Since firefighter Wayne Frank was one of the first emergency workers on the scene and helped to put the fire out on Mark, he should have been asked to give a witness statement as the other two firefighters, Gary Wind and Mark Ward, were.  Kalfas, however, did not interview Wayne Frank at all during the investigation.  When I learned by chance in July 2005 that Wayne Frank had been on the scene of Mark’s truck fire, I asked him about what he had observed.  He said that the fire did not look like an accident and added that the police should have looked for Mark’s nine-iron.  When Kelly interviewed him shortly afterwards, the firefighter willingly informed him about the wound on Mark’s forehead.

During the same meeting with the two State Police investigators in September 2005, Kelly suggested that they interview Wayne Frank, and Wolfe agreed to do it.  Yet several months went by, and Kelly heard nothing from Wolfe.  So, in January 2006, Kelly followed up on the issue with a call to Wolfe, but by February Wolfe still had not got back to him.  Wayne Frank obviously was never interviewed.

As Mark’s attending physician at the burn unit, Dr. Edward Piotrowski should certainly have been interviewed during the investigation into Mark’s death.  Kalfas had to have known that my brother’s attending physician was concerned about the severity of his burns.  In late December 2003, a nephew informed me about statements made to him in the burn unit by Dr. Piotrowski: that Mark's skin was saturated with gasoline and that his burns did not appear to be the result of an accident.  I then sent a letter to the Cattaraugus County District Attorney reporting the doctor’s concern that my brother’s wounds did not seem accidental.

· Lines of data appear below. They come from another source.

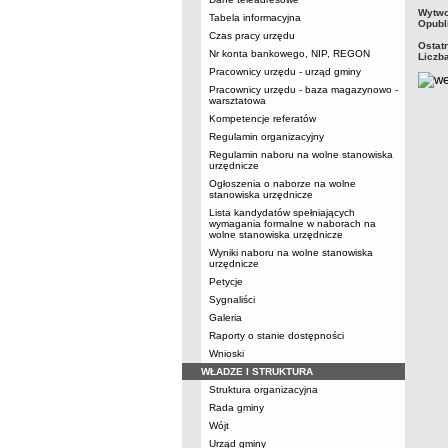
metry
Wytwo
Tabela informacyjna
Opubl
Czas pracy urzędu
Ostat
Nr konta bankowego, NIP, REGON
Liczb
Pracownicy urzędu - urząd gminy
Pracownicy urzędu - baza magazynowo -
warsztatowa
Kompetencje referatów
Regulamin organizacyjny
Regulamin naboru na wolne stanowiska
urzędnicze
Ogłoszenia o naborze na wolne
stanowiska urzędnicze
Lista kandydatów spełniających
wymagania formalne w naborach na
wolne stanowiska urzędnicze
Wyniki naboru na wolne stanowiska
urzędnicze
Petycje
Sygnaliści
Galeria
Raporty o stanie dostępności
Wnioski
WŁADZE I STRUKTURA
Struktura organizacyjna
Rada gminy
Wójt
Urząd gminy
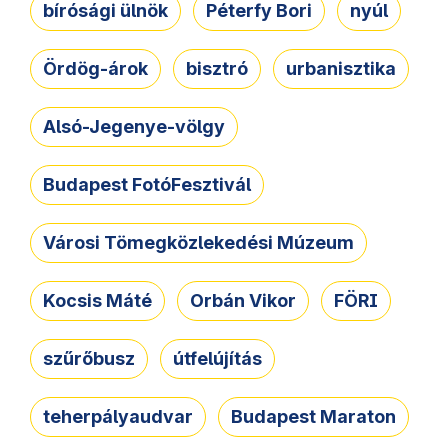
bírósági ülnök
Péterfy Bori
nyúl
Ördög-árok
bisztró
urbanisztika
Alsó-Jegenye-völgy
Budapest FotóFesztivál
Városi Tömegközlekedési Múzeum
Kocsis Máté
Orbán Vikor
FÖRI
szűrőbusz
útfelújítás
teherpályaudvar
Budapest Maraton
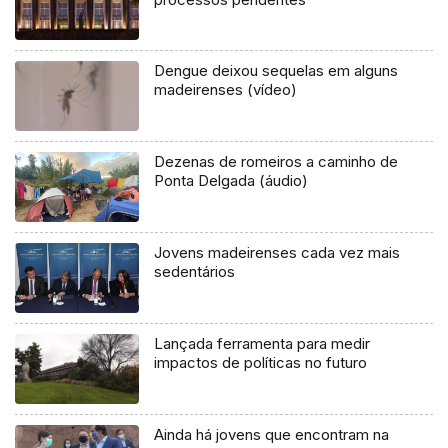
Dengue deixou sequelas em alguns
madeirenses (vídeo)
Dezenas de romeiros a caminho de
Ponta Delgada (áudio)
Jovens madeirenses cada vez mais
sedentários
Lançada ferramenta para medir
impactos de políticas no futuro
Ainda há jovens que encontram na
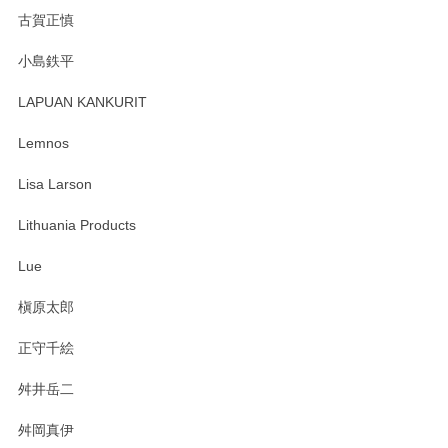
森脇靖 湯呑 若苗釉
古賀正慎
2025/04/07
小島鉄平
レビューが遅くなり申し訳ありません、 無事届いておりま
す。 素敵な湯呑みでとても気に入りました。 発送も早く、
LAPUAN KANKURIT
ありがとうございます。 メッセージもありがとうございまし
たm(_)m
Lemnos
Lisa Larson
この度は当店をご利用頂き誠にありがとうござ
います。無事に届いたようで安心いたしまし
Lithuania Products
た。ひとつひとつ個性がある素敵な湯呑ですよ
ね。気に入って頂けてうれしいです。マグカッ
Lue
プと花器のレビューもありがとうございます。
今後ともよろしくお願いいたします。
槇原太郎
正守千絵
舛井岳二
柴田慶信商店 大館曲げわっぱ 白木小判弁当箱（大）
2025/03/30
舛岡真伊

When Kelly asked Kalfas during their meeting in 2005 why Dr. Piotrowski had not been interviewed, the investigator stated that he had in fact spoken with Mark’s attending physician, who he claimed had nothing to say.  But Dr. Piotrowski himself told me in February 2005 that although he had been concerned about the cause of Mark’s burns, no one from the investigation had ever questioned him and so he assumed that they had an explanation.

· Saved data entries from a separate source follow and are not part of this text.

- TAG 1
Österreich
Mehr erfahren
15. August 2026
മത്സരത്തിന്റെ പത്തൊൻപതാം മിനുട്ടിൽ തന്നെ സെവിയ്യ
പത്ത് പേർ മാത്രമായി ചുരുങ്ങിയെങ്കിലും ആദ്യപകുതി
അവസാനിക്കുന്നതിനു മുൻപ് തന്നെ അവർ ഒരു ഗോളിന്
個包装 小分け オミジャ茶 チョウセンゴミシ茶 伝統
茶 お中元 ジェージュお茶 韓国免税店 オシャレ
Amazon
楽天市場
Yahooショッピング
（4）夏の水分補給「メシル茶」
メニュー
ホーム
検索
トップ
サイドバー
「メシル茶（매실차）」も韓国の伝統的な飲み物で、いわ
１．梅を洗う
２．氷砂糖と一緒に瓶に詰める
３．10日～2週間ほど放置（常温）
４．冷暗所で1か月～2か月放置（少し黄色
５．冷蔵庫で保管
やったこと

During the same meeting in 2005, Wolfe stated that he would contact Dr. Piotrowski himself.  When I called Wolfe a few weeks later to request an appointment with him, he replied that there would be no point since he had no new information.  Wolfe added that the telephone number I had passed on to Kelly for Dr. Piotrowski’s new office in Rochester must have been incorrect.  He explained that when he used it, the physician who answered said that Wolfe had got the wrong Dr. Piotrowski and that he himself had never worked at the Erie County Medical Center.   I informed Wolfe that I in fact had got that number from Dr. Piotrowski’s former secretary, who said that the doctor himself had given it to ECMC.

Kelly stated to me that he had urged Wolfe not only to contact Dr. Piotrowski but also to get a subpoena if the doctor refused to speak to him. That obviously never happened.

Did the State Police really want to find out--or not--about Mark’s head wounds?